§ **DIRECTIONS**:
Nothing but the line holding "Continua a errare su" and the lines after it, through the end of the records, should be set down, each exactly as it is.

Saved entries
== Segment start ==
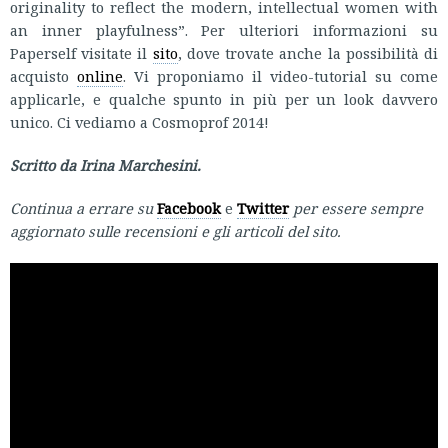
originality to reflect the modern, intellectual women with
an inner playfulness”. Per ulteriori informazioni su
Paperself visitate il
sito
, dove trovate anche la possibilità di
acquisto
online
. Vi proponiamo il video-tutorial su come
applicarle, e qualche spunto in più per un look davvero
unico. Ci vediamo a Cosmoprof 2014!
Scritto da Irina Marchesini.
Continua a errare su
Facebook
e
Twitter
per essere sempre
aggiornato sulle recensioni e gli articoli del sito.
== Segment end ==
§ **SOLUTION FOR THIS TASK**:
Continua a errare su
Facebook
e
Twitter
per essere sempre
aggiornato sulle recensioni e gli articoli del sito.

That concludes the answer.